> _BRIEF_
Exact wording is required: transcribe all the entries and leave the images out.

Collected data entries
+--
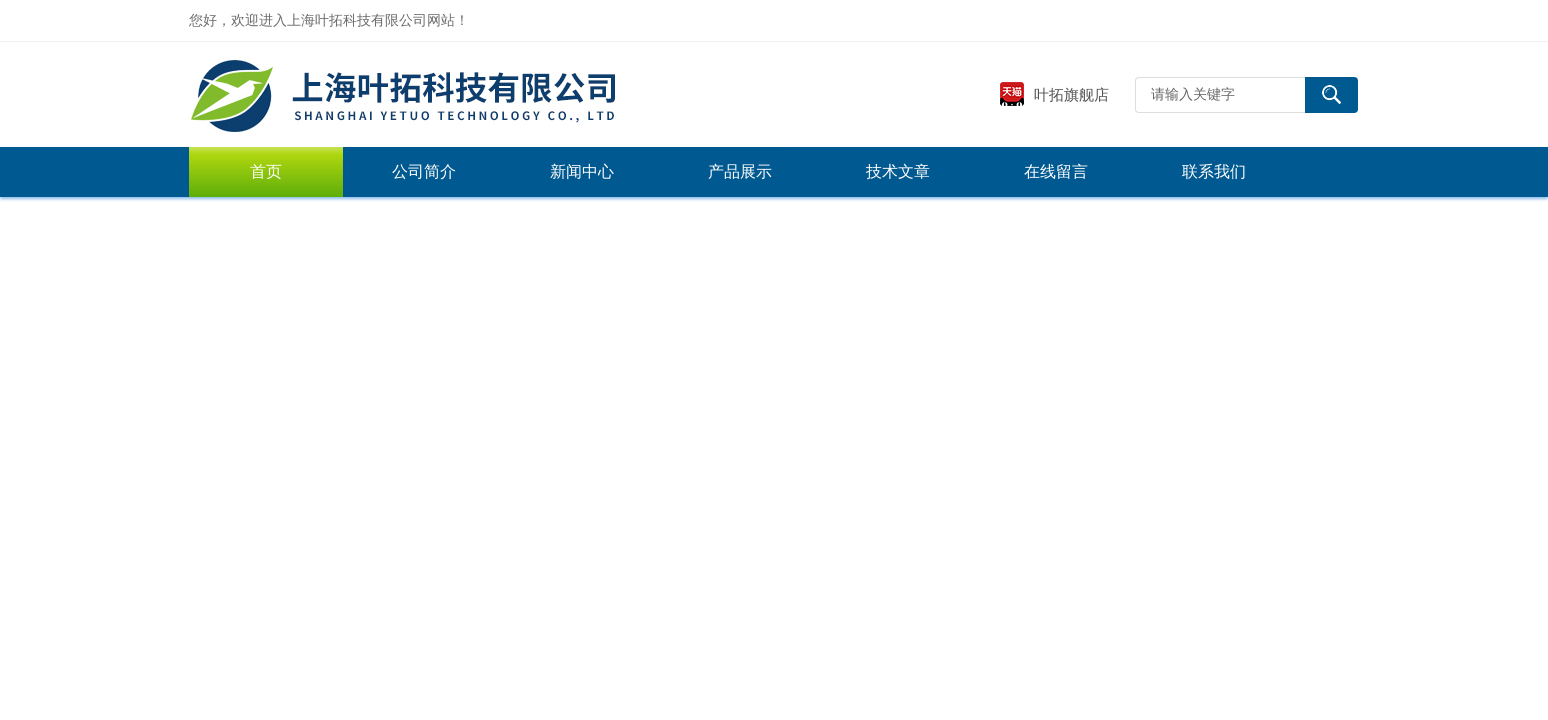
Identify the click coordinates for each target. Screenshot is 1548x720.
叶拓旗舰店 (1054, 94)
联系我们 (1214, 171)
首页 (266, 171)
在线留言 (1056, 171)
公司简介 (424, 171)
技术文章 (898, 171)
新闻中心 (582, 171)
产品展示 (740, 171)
+--
> _WORKED SOLUTION_
Identify the click coordinates for each target. Screenshot is 1548x720.
叶拓旗舰店 (1054, 94)
联系我们 (1214, 171)
首页 (266, 171)
在线留言 (1056, 171)
公司简介 (424, 171)
技术文章 (898, 171)
新闻中心 (582, 171)
产品展示 (740, 171)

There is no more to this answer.